To illustrate this point, consider a litmus test to review common limitations in security information and event management (SIEM), and threat monitoring. Because most SIEMs have insufficient endpoint data, threat analysts struggle to answer even the most fundamental questions, such as:
- Is the attack targeting a critical, sensitive or regulated asset?
- Does the identified exploit target the right operating system or application?
Or the more complex questions such as:
- What process executed a connection to the known malicious IP or URL?
- What occurred following the successful inbound attack?
For organisations without EDR, researching and responding to threats is a maddening exercise. With limited access to endpoints or endpoint context, threat analysts — particularly in large enterprise or managed security service provider (MSSP) — have few choices other than to open a ticket and delegate the research to others with access to the targeted machine.
The stakeholder could be in another department or region. For MSSPs, this is the heartbeat of communication between the SOC and customer under attack. Tickets might be answered quickly, but a large majority take days or weeks. Some aren’t answered at all. In fact, due to the substantial delays incurred, special tools have been created to address the hold-up.

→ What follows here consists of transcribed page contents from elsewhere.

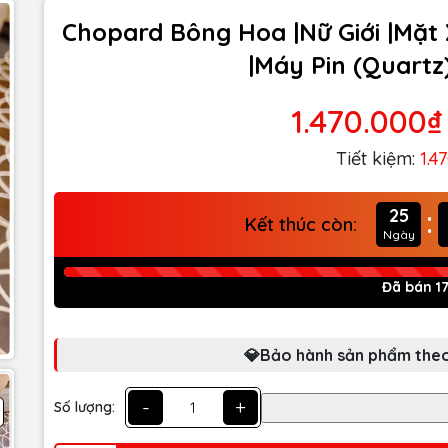
Chopard Bông Hoa |Nữ Giới |Mặt 
|Máy Pin (Quartz
1.470.000₫
Tiết kiệm:
1.4
:
25
Kết thúc còn:
Ngày
Đã bán 1
💎Bảo hành sản phẩm theo
-
+
Số lượng:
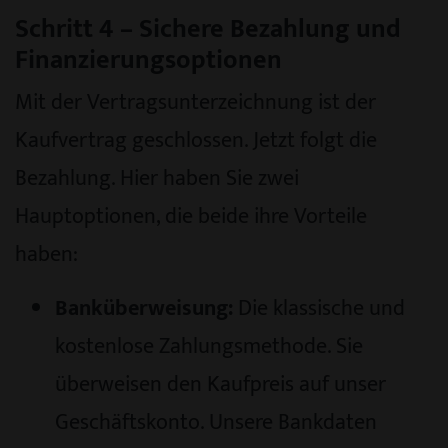
Schritt 4 – Sichere Bezahlung und
Finanzierungsoptionen
Mit der Vertragsunterzeichnung ist der
Kaufvertrag geschlossen. Jetzt folgt die
Bezahlung. Hier haben Sie zwei
Hauptoptionen, die beide ihre Vorteile
haben:
Banküberweisung:
Die klassische und
kostenlose Zahlungsmethode. Sie
überweisen den Kaufpreis auf unser
Geschäftskonto. Unsere Bankdaten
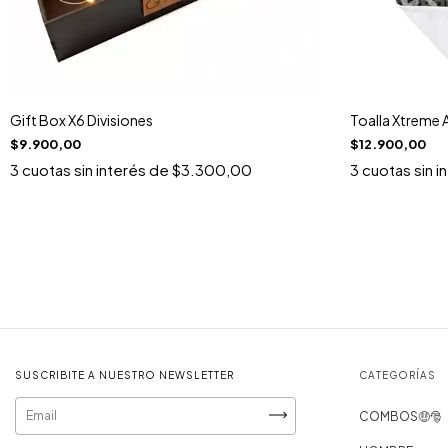
Gift Box X6 Divisiones
Toalla Xtreme 
$9.900,00
$12.900,00
3
cuotas sin interés de
$3.300,00
3
cuotas sin i
SUSCRIBITE A NUESTRO NEWSLETTER
CATEGORÍAS
COMBOS🤑​​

One such tool is called alert suppression. Using this, mature SOCs can hide repetitive alerts waiting for information requested from stakeholders. Another technique is to auto-notify and close tickets without response. Finally it is often easier to simply re-image the machine than to investigate root cause.
These procedures are typical in the day-to-day lives of threat analysts in the SOC. They are neither slick nor cost effective. Repeated tens (if not hundreds) of times daily or weekly, these procedures drive up organisational costs to an unsupportable level. When we hear such people say: ‘I can’t afford to build or staff a SOC,’ it’s not surprising given the status quo. Manual and human intensive tasks give security a bad name. This is life without EDR
Life with EDR
The introduction of EDR heralds a major evolution in SOC effectiveness. Threat analysts no longer need to ask others to validate threats, while the data is available to real-time query. With immediate access to the data, three incredible things happen:
üSOC analysts can research and respond to alerts in rapid succession, dramatically increasing their workload.

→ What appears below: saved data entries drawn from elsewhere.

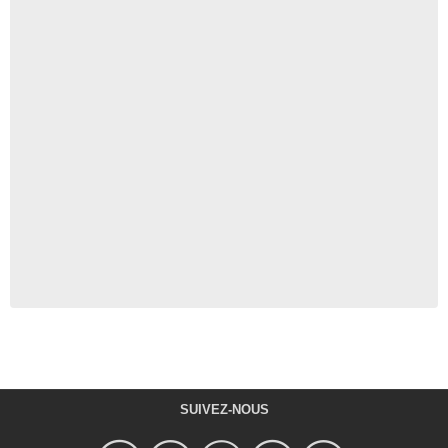
SUIVEZ-NOUS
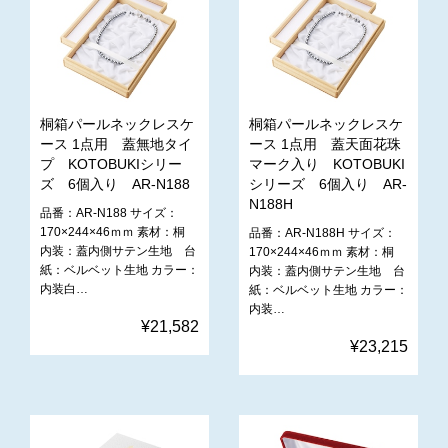
桐箱パールネックレスケ
桐箱パールネックレスケ
ース 1点用 蓋無地タイ
ース 1点用 蓋天面花珠
プ KOTOBUKIシリー
マーク入り KOTOBUKI
ズ 6個入り AR-N188
シリーズ 6個入り AR-
N188H
品番：AR-N188 サイズ：
170×244×46ｍｍ 素材：桐
品番：AR-N188H サイズ：
内装：蓋内側サテン生地 台
170×244×46ｍｍ 素材：桐
紙：ベルベット生地 カラー：
内装：蓋内側サテン生地 台
内装白…
紙：ベルベット生地 カラー：
内装…
¥21,582
¥23,215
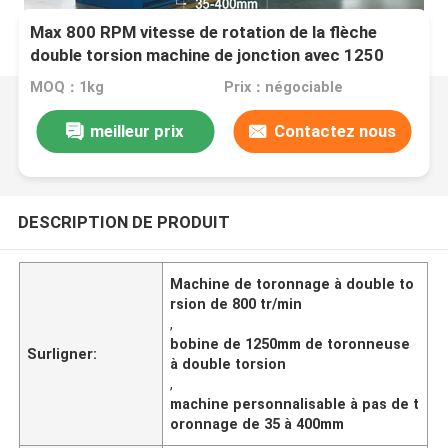
Max 800 RPM vitesse de rotation de la flèche
double torsion machine de jonction avec 1250
bobine applicable et personnalisable 35-400 mm
MOQ：1kg
Prix：négociable
de jonction
meilleur prix
Contactez nous
DESCRIPTION DE PRODUIT
Machine de toronnage à double to
rsion de 800 tr/min
,
bobine de 1250mm de toronneuse
Surligner:
à double torsion
,
machine personnalisable à pas de t
oronnage de 35 à 400mm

üArmed with endpoint context, Tier 1 threat analysts can perform more sophisticated analysis, encroaching on the role typically assigned to Tier 2.
üBy eliminating the high volume of tickets requesting context, MSSP customers or stakeholders of large enterprise are relieved of the deluge of inquiries.
Inevitably, a breach will occur. When that does happen, utilising a best-in-class EDR solution that includes continuous and centralised recording takes the guesswork out of incident response. The attacker may have erased his/her tracks, but EDR recorded the attacker’s every move with an endpoint DVR, the cyber equivalent to a surveillance camera.
With a complete historical recording of an attacker and his/her actions, incident responders don’t need to fly to the scene of the crime, scrape RAM, or image machines to look for clues. The full recorded history of the attack enables on-the-spot incident response.
EDR represents much more than an endpoint security product; it is causing an evolution in the people and process utilised within security operation centres globally. For individual corporations or customers who rely on MSSPs to deliver skills and expertise, EDR is a non-optional technology. It is a foundational requirement of the next generation security operation centre, and the primary reason why we will collapse the average ~250 day gap between attack initiation and discovery.